Excerpts from a dataset:
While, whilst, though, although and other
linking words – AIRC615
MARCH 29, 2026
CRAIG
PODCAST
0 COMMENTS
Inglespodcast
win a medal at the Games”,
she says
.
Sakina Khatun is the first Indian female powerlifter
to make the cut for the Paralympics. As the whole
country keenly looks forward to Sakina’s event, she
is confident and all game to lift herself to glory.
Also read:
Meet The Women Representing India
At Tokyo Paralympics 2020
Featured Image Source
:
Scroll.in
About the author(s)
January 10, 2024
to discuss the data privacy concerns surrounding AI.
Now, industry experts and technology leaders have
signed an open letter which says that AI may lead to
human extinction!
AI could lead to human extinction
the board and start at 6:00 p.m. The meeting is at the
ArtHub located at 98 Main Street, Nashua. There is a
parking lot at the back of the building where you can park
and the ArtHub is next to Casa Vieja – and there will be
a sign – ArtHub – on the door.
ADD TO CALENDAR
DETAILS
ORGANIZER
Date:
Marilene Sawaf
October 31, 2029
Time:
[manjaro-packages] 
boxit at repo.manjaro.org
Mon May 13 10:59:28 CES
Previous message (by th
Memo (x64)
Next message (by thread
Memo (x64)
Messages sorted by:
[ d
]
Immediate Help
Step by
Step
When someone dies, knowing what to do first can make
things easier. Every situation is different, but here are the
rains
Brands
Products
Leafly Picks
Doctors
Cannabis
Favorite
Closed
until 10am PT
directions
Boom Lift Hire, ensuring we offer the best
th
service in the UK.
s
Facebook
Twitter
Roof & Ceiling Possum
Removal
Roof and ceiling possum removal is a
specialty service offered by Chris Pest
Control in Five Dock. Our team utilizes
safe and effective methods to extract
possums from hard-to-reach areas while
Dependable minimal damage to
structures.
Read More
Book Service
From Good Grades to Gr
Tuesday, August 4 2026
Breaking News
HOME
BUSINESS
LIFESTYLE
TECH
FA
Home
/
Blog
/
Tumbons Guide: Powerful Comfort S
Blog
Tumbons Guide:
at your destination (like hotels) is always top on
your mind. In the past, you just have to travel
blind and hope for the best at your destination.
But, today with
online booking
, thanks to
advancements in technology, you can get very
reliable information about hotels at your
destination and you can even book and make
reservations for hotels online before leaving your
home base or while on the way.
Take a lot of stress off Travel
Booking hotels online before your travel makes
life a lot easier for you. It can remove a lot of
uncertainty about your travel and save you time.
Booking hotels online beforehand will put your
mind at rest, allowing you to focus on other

The problem. Please count the lines that hold "Tumbons" in this data and report the total alone.

Response to this task. 2